§ What to work on
Produce a verbatim transcript of the entries below, excluding pictures.

§ Data to examine
════════════════

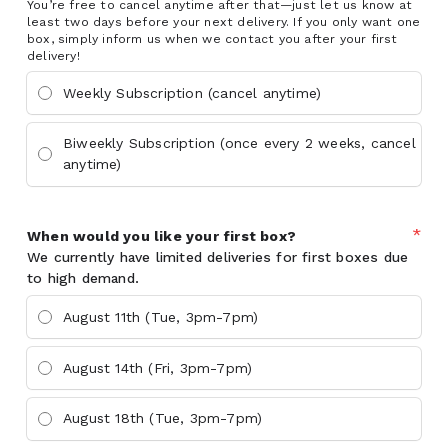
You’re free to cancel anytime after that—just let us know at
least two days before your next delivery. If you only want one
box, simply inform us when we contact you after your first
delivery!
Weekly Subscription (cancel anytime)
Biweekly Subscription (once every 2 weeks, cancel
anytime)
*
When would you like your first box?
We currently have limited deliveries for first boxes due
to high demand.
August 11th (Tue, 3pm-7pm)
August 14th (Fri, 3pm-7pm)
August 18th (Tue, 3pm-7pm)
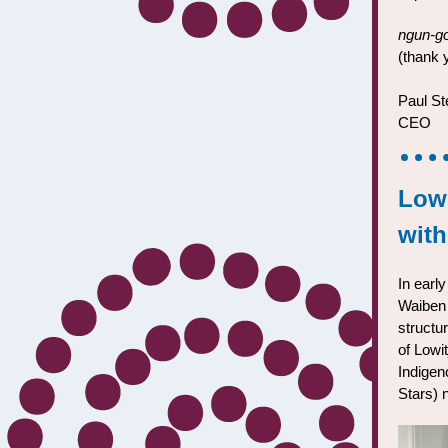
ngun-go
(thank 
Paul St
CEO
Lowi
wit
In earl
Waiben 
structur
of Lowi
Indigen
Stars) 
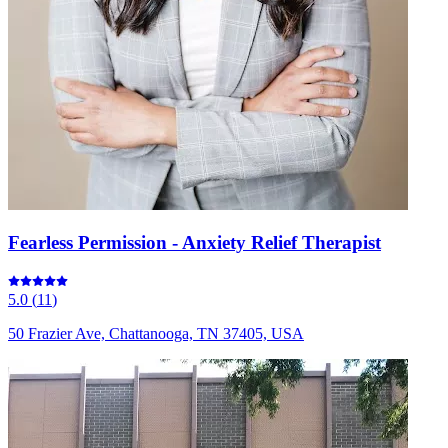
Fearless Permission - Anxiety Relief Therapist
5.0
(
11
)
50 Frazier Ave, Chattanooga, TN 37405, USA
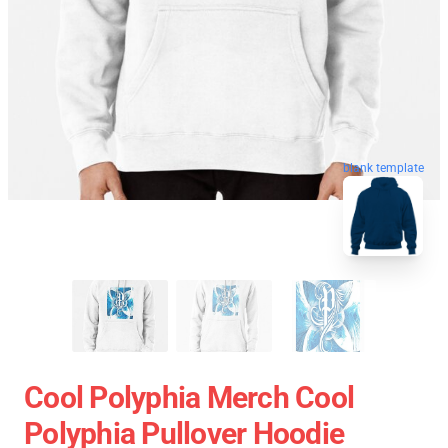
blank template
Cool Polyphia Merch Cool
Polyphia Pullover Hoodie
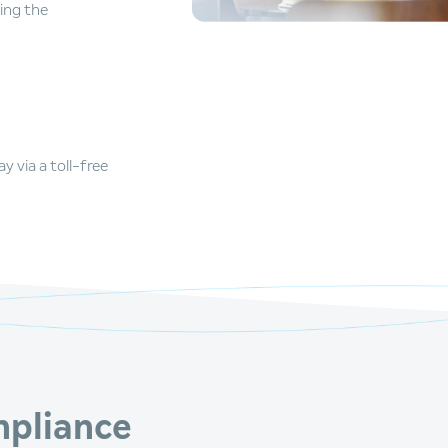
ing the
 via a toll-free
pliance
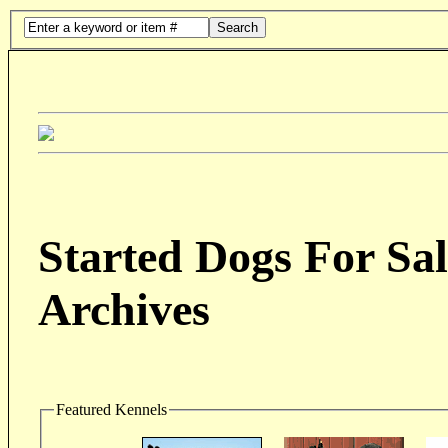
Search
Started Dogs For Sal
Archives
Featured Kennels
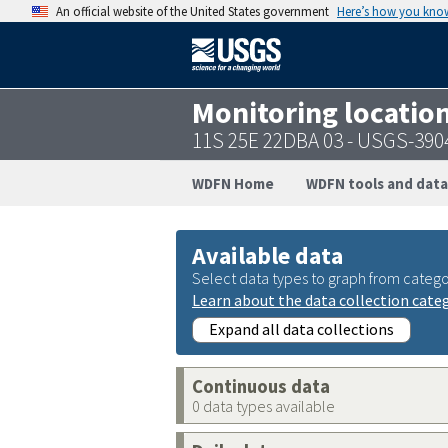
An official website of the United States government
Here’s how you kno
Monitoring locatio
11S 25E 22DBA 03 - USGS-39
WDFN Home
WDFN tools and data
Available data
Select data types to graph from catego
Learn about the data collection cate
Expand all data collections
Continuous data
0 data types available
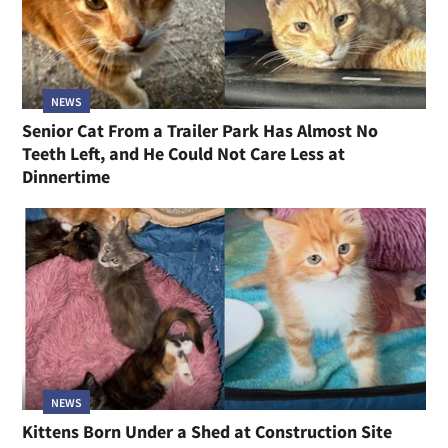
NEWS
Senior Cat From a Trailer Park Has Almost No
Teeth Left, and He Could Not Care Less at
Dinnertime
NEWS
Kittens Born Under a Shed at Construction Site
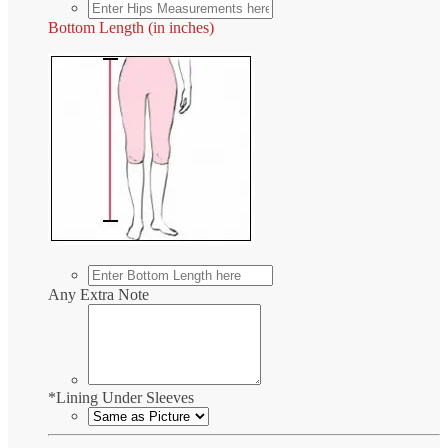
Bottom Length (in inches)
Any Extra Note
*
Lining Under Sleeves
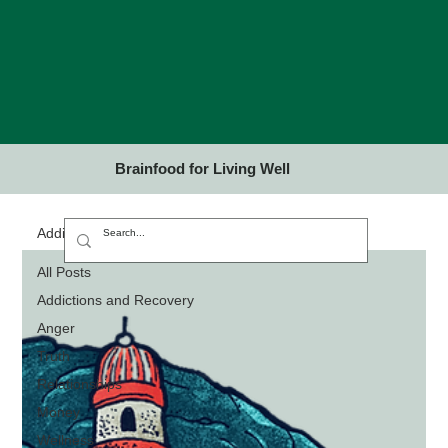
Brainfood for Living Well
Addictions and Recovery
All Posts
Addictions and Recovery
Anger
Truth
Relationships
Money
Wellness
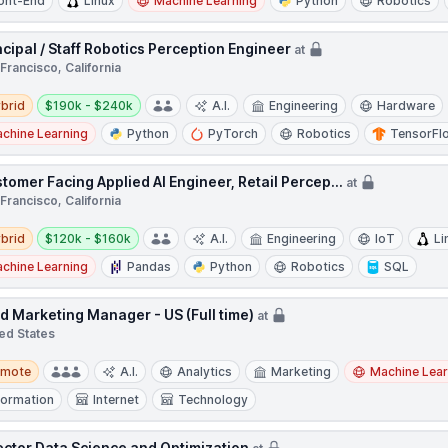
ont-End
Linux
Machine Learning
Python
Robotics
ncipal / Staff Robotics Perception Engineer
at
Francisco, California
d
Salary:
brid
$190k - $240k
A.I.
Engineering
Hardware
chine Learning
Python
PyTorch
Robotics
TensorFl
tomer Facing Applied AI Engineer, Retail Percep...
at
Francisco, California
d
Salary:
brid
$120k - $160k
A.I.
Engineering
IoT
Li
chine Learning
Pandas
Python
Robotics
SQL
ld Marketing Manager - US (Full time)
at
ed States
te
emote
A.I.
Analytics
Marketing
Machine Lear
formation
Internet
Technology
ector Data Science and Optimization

════════════════

§ Answer to the problem
You’re free to cancel anytime after that—just let us know at
least two days before your next delivery. If you only want one
box, simply inform us when we contact you after your first
delivery!
Weekly Subscription (cancel anytime)
Biweekly Subscription (once every 2 weeks, cancel
anytime)
*
When would you like your first box?
We currently have limited deliveries for first boxes due
to high demand.
August 11th (Tue, 3pm-7pm)
August 14th (Fri, 3pm-7pm)
August 18th (Tue, 3pm-7pm)
ngun-go
(thank 
Paul St
CEO
Lowi
wit
In earl
Waiben 
structur
of Lowi
Indigen
Stars) 
Fearless Permission - Anxiety Relief Therapist
5.0
(
11
)
50 Frazier Ave, Chattanooga, TN 37405, USA
blank template
Cool Polyphia Merch Cool
Polyphia Pullover Hoodie
ing the
 via a toll-free
pliance
Search
Started Dogs For Sal
Archives
Featured Kennels
An official website of the United States government
Here’s how you kno
Monitoring locatio
11S 25E 22DBA 03 - USGS-39
WDFN Home
WDFN tools and data
Available data
Select data types to graph from catego
Learn about the data collection cate
Expand all data collections
Continuous data
0 data types available
NEWS
Senior Cat From a Trailer Park Has Almost No
Teeth Left, and He Could Not Care Less at
Dinnertime
NEWS
Kittens Born Under a Shed at Construction Site
Bottom Length (in inches)
Any Extra Note
*
Lining Under Sleeves
Brainfood for Living Well
Addictions and Recovery
All Posts
Addictions and Recovery
Anger
Truth
Relationships
Money
Wellness
ont-End
Linux
Machine Learning
Python
Robotics
ncipal / Staff Robotics Perception Engineer
at
Francisco, California
d
Salary:
brid
$190k - $240k
A.I.
Engineering
Hardware
chine Learning
Python
PyTorch
Robotics
TensorFl
tomer Facing Applied AI Engineer, Retail Percep...
at
Francisco, California
d
Salary:
brid
$120k - $160k
A.I.
Engineering
IoT
Li
chine Learning
Pandas
Python
Robotics
SQL
ld Marketing Manager - US (Full time)
at
ed States
te
emote
A.I.
Analytics
Marketing
Machine Lear
formation
Internet
Technology
ector Data Science and Optimization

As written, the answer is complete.